Following the launch of the online platform in April, which introduced the option to sign up for Fair Fares through the City’s Access HRA application, participation increased dramatically, with nearly all of current enrollees opting in digitally, including through the mobile and web applications. In March of this year, to provide eligible New Yorkers with even more options, the City launched the pay-per-ride option, enabling those in need to obtain single fares.
This month, the City will also launch a comprehensive multi-million dollar campaign to ensure eligible New Yorkers across the five boroughs are aware of and able to access the program, including advertising on the subways, in buses and bus shelters, and online, as well as in local businesses, and community and ethnic newspapers in 11 languages. Together with the Council, the City will work with local community-based organizations to spread the word through on-the-ground outreach. Ahead of open enrollment, the Department of Social Services continues to conduct outreach to New Yorkers eligible in the first phase, including sending notifications, making telephone calls, and alerting HRA clients via their digital Access HRA accounts.
Currently, eligible New Yorkers can opt-in by going to www.nyc.gov/fairfares and following the link to enroll now. They can also visit the nearest Fair Fares NYC location or call 311 for assistance enrolling.
In January, the City will transition to a new online platform, open to all New Yorkers living at or below the poverty line. Visit www.nyc.gov/fairfares today and stay tuned for more information on how you can apply when the program opens on January 27.
“Access to public transportation is fundamental to the health and well-being of New Yorkers,” said Deputy Mayor for Health and Human Services Dr. Raul Perea-Henze. “With the Fair Fares program, New Yorkers in need can reach jobs, health and social services, and recreational activities, and stay connected with family and friends. This next phase of the Fair Fares program will empower more New Yorkers with access to opportunities that support healthy communities.”

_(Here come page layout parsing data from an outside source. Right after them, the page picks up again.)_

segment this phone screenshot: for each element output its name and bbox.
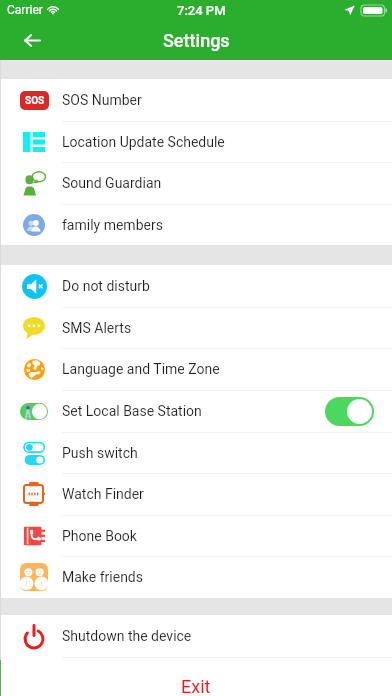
button[interactable]: Language and Time Zone: [0, 348, 392, 390]
staticText: Location Update Schedule: [62, 134, 225, 150]
staticText: Exit: [181, 676, 211, 696]
button[interactable]: Set Local Base Station: [0, 390, 392, 432]
button[interactable]: Shutdown the device: [0, 615, 392, 657]
staticText: Make friends: [62, 569, 143, 585]
staticText: Do not disturb: [62, 278, 150, 294]
button[interactable]: Exit: [0, 657, 392, 696]
button[interactable]: Phone Book: [0, 515, 392, 556]
staticText: Phone Book: [62, 528, 137, 544]
button[interactable]: Sound Guardian: [0, 162, 392, 204]
staticText: Set Local Base Station: [62, 403, 202, 419]
button[interactable]: Watch Finder: [0, 473, 392, 515]
button[interactable]: Back: [12, 20, 52, 60]
button[interactable]: Do not disturb: [0, 265, 392, 307]
staticText: Watch Finder: [62, 486, 144, 502]
staticText: Language and Time Zone: [62, 361, 220, 377]
button[interactable]: SOS: [0, 79, 392, 121]
button[interactable]: family members: [0, 204, 392, 245]
staticText: family members: [62, 217, 163, 233]
button[interactable]: SMS Alerts: [0, 307, 392, 348]
staticText: Carrier: [7, 3, 43, 17]
staticText: Shutdown the device: [62, 628, 192, 644]
button[interactable]: Location Update Schedule: [0, 121, 392, 162]
staticText: Sound Guardian: [62, 175, 162, 191]
staticText: SMS Alerts: [62, 320, 132, 336]
staticText: SOS: [25, 95, 45, 107]
button[interactable]: [325, 397, 374, 426]
staticText: 7:24 PM: [177, 3, 226, 18]
staticText: SOS Number: [62, 92, 142, 108]
staticText: Settings: [163, 30, 230, 51]
button[interactable]: Make friends: [0, 556, 392, 598]
button[interactable]: Push switch: [0, 432, 392, 473]
staticText: Push switch: [62, 445, 138, 461]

“New Yorkers should not have to choose between a MetroCard or their next meal and therefore we are launching the next phase of Fair Fares to open up enrollment for residents of our City with income below the federal poverty level,” said Department of Social Services Commissioner Steven Banks. “In less than a year of the initial phase of Fair Fares, we have connected approximately 100,000 New Yorkers to this vital transportation assistance, providing lifelines to families and individuals struggling to make ends meet. We are committed to continuing our work with the Speaker and the City Council to address income inequality by helping New Yorkers pay for the cost of public transportation.”

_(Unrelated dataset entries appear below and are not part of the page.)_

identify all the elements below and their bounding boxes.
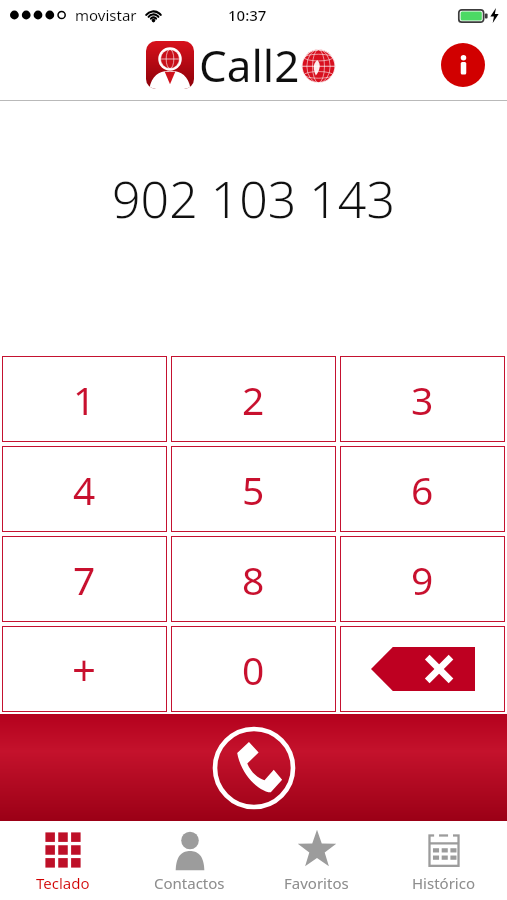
staticText: Contactos <box>154 873 225 893</box>
button[interactable]: Call <box>0 714 507 821</box>
button[interactable]: Histórico <box>380 821 507 900</box>
staticText: 6 <box>411 463 434 516</box>
staticText: 1 <box>73 373 96 426</box>
staticText: Teclado <box>36 873 90 893</box>
button[interactable]: 8 <box>171 536 336 622</box>
staticText: 3 <box>411 373 434 426</box>
button[interactable]: + <box>2 626 167 712</box>
staticText: + <box>72 641 97 698</box>
staticText: 2 <box>242 373 265 426</box>
button[interactable]: 7 <box>2 536 167 622</box>
button[interactable]: 2 <box>171 356 336 442</box>
button[interactable]: 4 <box>2 446 167 532</box>
button[interactable]: 9 <box>340 536 505 622</box>
button[interactable]: Favoritos <box>253 821 380 900</box>
staticText: 5 <box>242 463 265 516</box>
staticText: 4 <box>73 463 96 516</box>
staticText: 0 <box>242 643 265 696</box>
button[interactable]: 6 <box>340 446 505 532</box>
staticText: 902 103 143 <box>112 165 395 233</box>
staticText: 10:37 <box>228 5 267 25</box>
button[interactable]: 3 <box>340 356 505 442</box>
button[interactable]: Teclado <box>0 821 126 900</box>
staticText: movistar <box>75 5 137 25</box>
staticText: 8 <box>242 553 265 606</box>
button[interactable]: 0 <box>171 626 336 712</box>
button[interactable]: Delete <box>340 626 505 712</box>
button[interactable]: 5 <box>171 446 336 532</box>
staticText: Favoritos <box>284 873 349 893</box>
button[interactable]: 1 <box>2 356 167 442</box>
button[interactable]: Contactos <box>126 821 253 900</box>
staticText: 9 <box>411 553 434 606</box>
staticText: Call2 <box>199 35 300 95</box>
button[interactable]: Information <box>441 43 485 87</box>
staticText: Histórico <box>412 873 476 893</box>
staticText: 7 <box>73 553 96 606</box>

“All New Yorkers should be afforded the dignity to use public transportation to meet their basic needs, regardless of socio-economic status,” said HRA Administrator Grace Bonilla. “Today’s announcement guarantees that even more individuals will benefit from our transformative Fair Fares initiative, making life easier for thousands of hard-working New Yorkers who rely upon mass transit every day. We are proud to work alongside City Council, Community Service Society, the Riders Alliance, and other advocacy groups in our joint mission of making New York City fairer and more equitable for all.”

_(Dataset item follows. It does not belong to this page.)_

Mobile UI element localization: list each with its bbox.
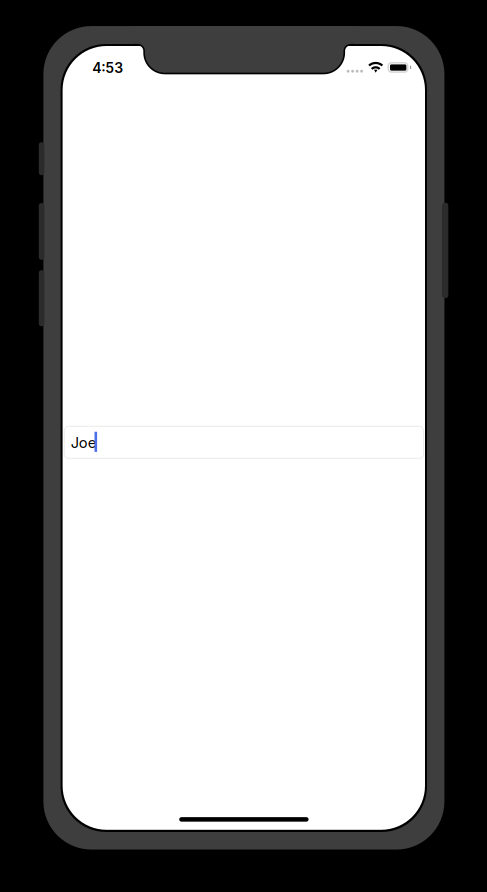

“Few things are as essential to survive in our city as a MetroCard, your ticket to work, to classes, to health care, and home to your kids at night. Now hundreds of thousands of additional low-income New Yorkers will be able to better afford bus and subway rides, thanks to the full rollout of Fair Fares announced today by Mayor Bill de Blasio and Speaker Corey Johnson,” said David R. Jones, President and CEO of the Community Service Society. “We look forward to a robust public outreach effort, on par with other successful landmark city initiatives, like preK, that are providing the means for upward mobility to those working hard to get ahead.”